Metabolic and obesity-related disorders are the most affected by the heat: hospitalizations for these reasons almost double (an increase of 97.8%) when temperatures exceed the thresholds considered thermal comfort. This is followed by kidney failure (77.7%), urinary tract infection (74.6%), sepsis (54.3%), urolithiasis or kidney stones (49%) and poisoning by drugs and other substances. non-medicinal (47%).

To reach these conclusions, a team from the Barcelona Institute for Global Health – promoted by the “la Caixa” Foundation -, together with the National Institute of Health and Medical Research of France (Inserm), calculated the values ​​of the average temperatures daily, relative humidity and concentrations of the main atmospheric pollutants. With the help of statistical models, they estimated the relationships between heat and the causes of hospitalization during the summer (from June to September) in all the peninsular provinces of Spain and in the Balearic Islands.

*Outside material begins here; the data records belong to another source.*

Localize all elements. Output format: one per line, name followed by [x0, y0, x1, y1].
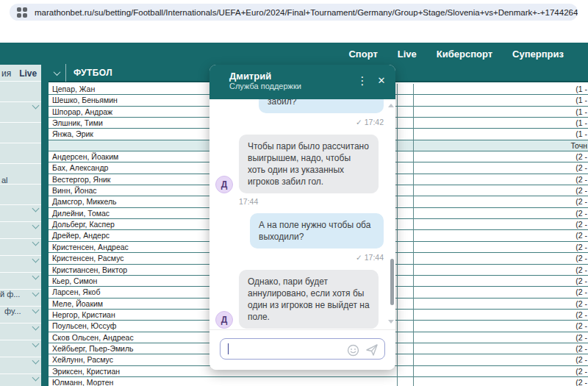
chat-message-incoming-row: ДЧтобы пари было рассчитано выигрышем, н… — [215, 135, 384, 193]
chevron-down-icon[interactable] — [32, 273, 40, 280]
send-icon[interactable] — [365, 343, 379, 357]
chat-message-incoming: Чтобы пари было рассчитано выигрышем, на… — [239, 135, 379, 193]
close-icon[interactable]: ✕ — [374, 72, 389, 90]
odds-cell: (1 - — [576, 129, 587, 139]
message-time: 17:42 — [365, 118, 384, 126]
sidebar-tab-line[interactable]: ия — [1, 68, 11, 79]
player-name: Цепар, Жан — [52, 85, 95, 94]
column-divider — [413, 84, 414, 386]
odds-cell: (2 - — [576, 310, 587, 320]
sidebar-tabs: ия Live — [0, 66, 41, 81]
player-name: Кьер, Симон — [52, 276, 97, 286]
left-sidebar: ия Live alй ф...фу... — [0, 65, 41, 386]
nav-item-cybersport[interactable]: Киберспорт — [437, 49, 492, 60]
player-row[interactable]: Юлманн, Мортен(2 - — [49, 377, 588, 386]
chat-message-outgoing: забил? — [259, 99, 384, 113]
chevron-down-icon[interactable] — [32, 256, 40, 263]
scrollbar-thumb[interactable] — [390, 259, 394, 305]
scroll-up-icon[interactable] — [388, 104, 394, 107]
chevron-down-icon[interactable] — [32, 357, 40, 365]
chat-message-outgoing: А на поле нужно чтобы оба выходили? — [250, 213, 384, 249]
odds-cell: (1 - — [576, 107, 587, 117]
chevron-down-icon[interactable] — [32, 340, 40, 348]
chevron-down-icon[interactable] — [32, 222, 40, 229]
chevron-down-icon[interactable] — [32, 205, 40, 212]
chat-message-incoming-row: ДОднако, пари будет аннулировано, если х… — [215, 270, 384, 329]
odds-cell: (2 - — [576, 220, 587, 229]
player-name: Ларсен, Якоб — [52, 287, 100, 297]
sidebar-item-label-fragment[interactable]: й ф... — [0, 290, 20, 299]
player-name: Эриксен, Кристиан — [52, 367, 120, 376]
browser-bar: marathonbet.ru/su/betting/Football/Inter… — [0, 0, 588, 24]
odds-cell: (2 - — [576, 152, 587, 162]
player-name: Винн, Йонас — [52, 186, 97, 196]
url-text: marathonbet.ru/su/betting/Football/Inter… — [35, 8, 578, 17]
player-name: Элшник, Тими — [52, 118, 103, 128]
chevron-down-icon[interactable] — [32, 307, 40, 314]
odds-cell: (2 - — [576, 321, 587, 331]
chat-input-area — [209, 329, 395, 370]
odds-cell: (2 - — [576, 333, 587, 343]
player-name: Кристенсен, Андреас — [52, 243, 129, 252]
chat-subtitle: Служба поддержки — [229, 82, 395, 91]
odds-cell: (2 - — [576, 254, 587, 263]
player-name: Юлманн, Мортен — [52, 378, 113, 386]
address-bar[interactable]: marathonbet.ru/su/betting/Football/Inter… — [10, 4, 578, 21]
odds-cell: (2 - — [576, 163, 587, 173]
chevron-down-icon[interactable] — [32, 239, 40, 246]
player-name: Шпорар, Андраж — [52, 107, 112, 117]
player-name: Дамсгор, Миккель — [52, 197, 117, 207]
odds-cell: (2 - — [576, 209, 587, 218]
odds-cell: (2 - — [576, 231, 587, 240]
chevron-down-icon[interactable] — [32, 324, 40, 331]
odds-cell: (1 - — [576, 118, 587, 128]
odds-cell: (2 - — [576, 355, 587, 365]
player-name: Кристиансен, Виктор — [52, 265, 127, 275]
sidebar-divider-strip — [41, 65, 49, 386]
player-name: Поульсен, Юссуф — [52, 321, 117, 331]
player-name: Кристенсен, Расмус — [52, 254, 124, 263]
kebab-menu-icon[interactable]: ⋮ — [356, 72, 368, 90]
chevron-down-icon — [54, 68, 61, 76]
support-chat-dialog: Дмитрий Служба поддержки ⋮ ✕ забил?✓17:4… — [209, 65, 395, 370]
sidebar-row-divider — [0, 143, 41, 143]
odds-cell: (2 - — [576, 175, 587, 185]
player-name: Нергор, Кристиан — [52, 310, 115, 320]
sidebar-item-label-fragment[interactable]: фу... — [4, 307, 21, 315]
nav-item-sport[interactable]: Спорт — [348, 49, 377, 60]
odds-cell: Точн — [571, 141, 587, 151]
sidebar-row-divider — [0, 163, 41, 164]
odds-cell: (2 - — [576, 276, 587, 286]
odds-cell: (2 - — [576, 344, 587, 354]
site-settings-icon[interactable] — [17, 7, 27, 18]
message-input[interactable] — [220, 338, 385, 360]
read-check-icon: ✓ — [356, 253, 362, 262]
nav-item-live[interactable]: Live — [398, 49, 417, 60]
player-name: Дрейер, Андерс — [52, 231, 110, 240]
scroll-down-icon[interactable] — [388, 320, 394, 324]
chevron-down-icon[interactable] — [32, 102, 40, 110]
chat-agent-name: Дмитрий — [229, 71, 395, 82]
odds-cell: (2 - — [576, 378, 587, 386]
collapse-section-button[interactable] — [49, 64, 66, 82]
chevron-down-icon[interactable] — [32, 290, 40, 297]
chevron-down-icon[interactable] — [32, 374, 40, 382]
player-name: Дилейни, Томас — [52, 209, 110, 218]
sidebar-item-label-fragment[interactable]: al — [1, 176, 8, 185]
message-status: ✓17:44 — [356, 253, 384, 262]
player-name: Дольберг, Каспер — [52, 220, 115, 229]
player-name: Янжа, Эрик — [52, 129, 93, 139]
player-name: Бах, Александр — [52, 163, 108, 173]
nav-item-superprize[interactable]: Суперприз — [512, 49, 564, 60]
sidebar-row-divider — [0, 81, 41, 82]
text-cursor — [228, 343, 229, 354]
message-status: ✓17:42 — [356, 118, 384, 126]
sidebar-tab-live[interactable]: Live — [19, 68, 37, 79]
table-header-title: ФУТБОЛ — [74, 68, 112, 78]
column-divider — [397, 84, 398, 386]
read-check-icon: ✓ — [356, 118, 362, 126]
chat-messages: забил?✓17:42ДЧтобы пари было рассчитано … — [209, 99, 395, 329]
chat-header: Дмитрий Служба поддержки ⋮ ✕ — [209, 65, 395, 99]
emoji-icon[interactable] — [347, 344, 359, 357]
odds-cell: (2 - — [576, 265, 587, 275]
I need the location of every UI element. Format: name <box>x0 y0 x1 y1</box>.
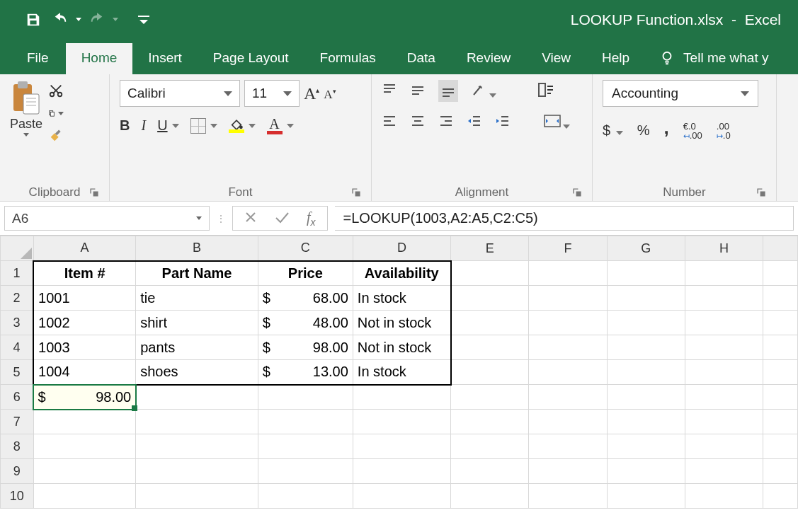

They found that relative humidity does not seem to influence urgent hospital admissions during hot days, except in the case of acute bronchitis and bronchiolitis, the risk of which increases on dry days. Those with high air pollution increase the chances of admissions in cases of metabolic disorders and obesity, as well as diabetes, but not for other conditions. Particles smaller than 2.5 microns (emitted, for example, by diesel engines and which have documented negative effects on health) are those that most correlate with income.

The effect of heat on health varies depending on sex: on warmer days, men showed a higher risk of hospitalization due to injuries. The authors study the hypothesis that they tend to carry out outdoor tasks and more risky behaviors more frequently.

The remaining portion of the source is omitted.